In September 2004, A2 Dairy Marketers (a subsidiary of Australian company National Foods) was fined $15,000 after pleading guilty to six counts of conveying misleading health claims about food. And within weeks after that, the company was defunct. Had struggled both financially since it began trading in May 2004. In October it went into administration and was fully wound up the following month, leaving farmers and processors missing tens of thousands of dollars. It also saw the loss of a $1.27 million government grant secured only months earlier.
The farmers who signed up, some of whom had exited Fonterra contracts in order to do so, received very little relief. The government cash that might have kept the enterprise afloat vanished with the company.
A fire sale ensued after that A2 Corporation then sold its remaining interests in Australia to one of the largest Asian food companies, Fraser and Neave, for approximately $1.1 million. It was a rude awakening for a company on a mission to change the dairy space, yes, but selling out for just above a million dollars was far from what they had envisioned.

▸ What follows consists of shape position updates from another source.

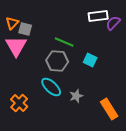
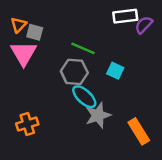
cyan ellipse: (51, 87) -> (84, 97), moved
gray star: (76, 96) -> (98, 115), size x1.5
orange cross: (19, 103) -> (27, 124), turned 30

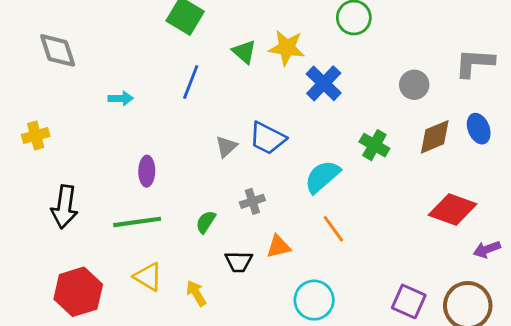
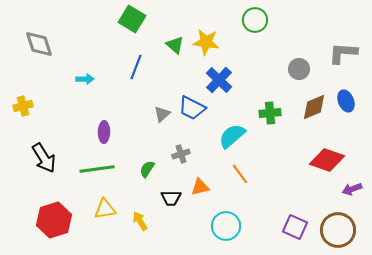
blue cross: (324, 83) -> (219, 80), moved
green cross: (374, 145) -> (270, 113), turned -35
black arrow: (64, 207) -> (44, 158), turned -40
yellow triangle: (148, 277) -> (105, 209), turned -40

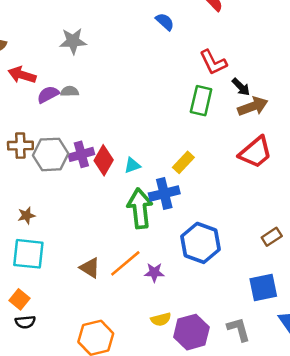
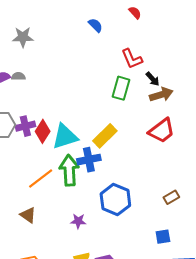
yellow rectangle: (183, 162) -> (105, 136), size x1.4
cyan triangle: (132, 165) -> (65, 137), size x2.0
orange line: (125, 263) -> (41, 179), moved
blue square: (263, 287) -> (163, 237), size x0.7

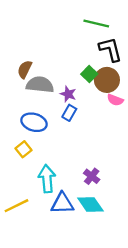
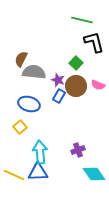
brown circle: (107, 80) -> (76, 86), moved
purple cross: (92, 176) -> (78, 150), turned 32
blue triangle: (62, 203) -> (38, 172), moved
cyan diamond: (90, 205) -> (94, 174), moved
yellow line: (16, 206) -> (14, 175), turned 50

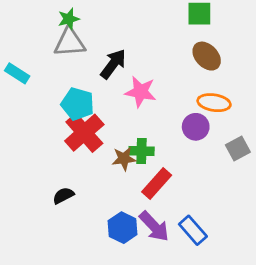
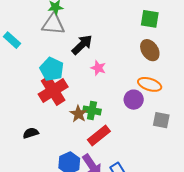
pink star: (141, 92) -> (98, 68), size x0.7
gray square: (238, 149) -> (161, 120), turned 30
brown star: (124, 159) -> (78, 114), turned 30

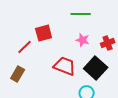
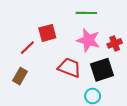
pink star: (83, 40) -> (88, 40), size x1.6
black square: (96, 68) -> (102, 70), turned 30

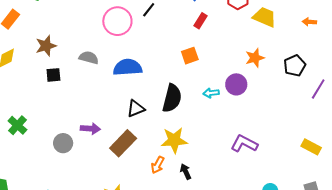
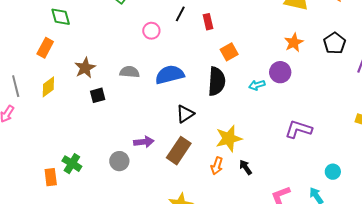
pink circle: (117, 21) -> (151, 31), size x0.6
red rectangle: (200, 21) -> (208, 22), moved, turned -35
black semicircle: (172, 98) -> (217, 81), moved
green cross: (17, 125) -> (72, 164), moved

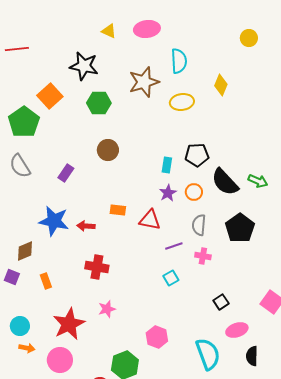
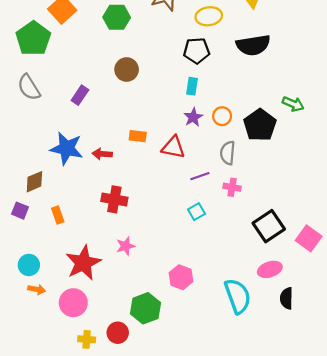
black pentagon: (197, 155) -> (197, 51), moved
black semicircle: (225, 182) -> (253, 45), moved, turned -56
black pentagon: (240, 228) -> (260, 125), moved
black square: (221, 302) -> (269, 226), moved, size x1.8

| Year | What Happened | The Cost |
| 2003 | Both founders died; lawsuit against Fonterra dropped | Company left without leadership or momentum |
| 2004 | Australian arm fined, collapsed, liquidated | Farmers left unpaid; $1.27M grant cancelled |
| 2004 | A2 Corporation lost $1.3M | Same loss as the year before |
| 2005 | Australian operations sold to Fraser and Neave | Fetched just $1.1M |
| 2005 | Total losses hit $9M | Revenue nowhere near enough to cover costs |
| 2006 | Losses dropped to $1M; revenue doubled | Shareholders told not to expect profit for three more years |
| 2004–2011 | Continuous losses as the company struggled to turn its idea into a real business |
A story nobody understood right away
Beneath all of the financial and legal issues was a more fundamental reality. A2 Milk was completely unknown for most people, and even less known as to why it mattered.
It was asking shoppers to consciously learn something new about a product they’d never stopped to think twice about, accept that it might have been causing them problems their entire lives, and then pay for the alternatives. That is a hell of a lot to ask of someone staring into a dairy fridge with thirty seconds on the clock.
With no approval to come out and just say its milk was better for you, and with no money to run big advertising campaigns, the message remained imprecise. The people who could have benefited from A2 Milk mostly didn’t hear about it in a meaningful way. A great product in a bad communication market is still no one but a good no sale.
It Did Turn Around
A2 Milks red ink did not flow forever. Two rounds of collapse in Australia, years of losses and the death knell shifted gradually. The company was making forays into Australian supermarkets from about 2011 and would go on to be the most popular brand of fresh milk by sales nationwide. The company’s story was completely transformed by its infant formula range, and the associated demand from China. That is a whole different story.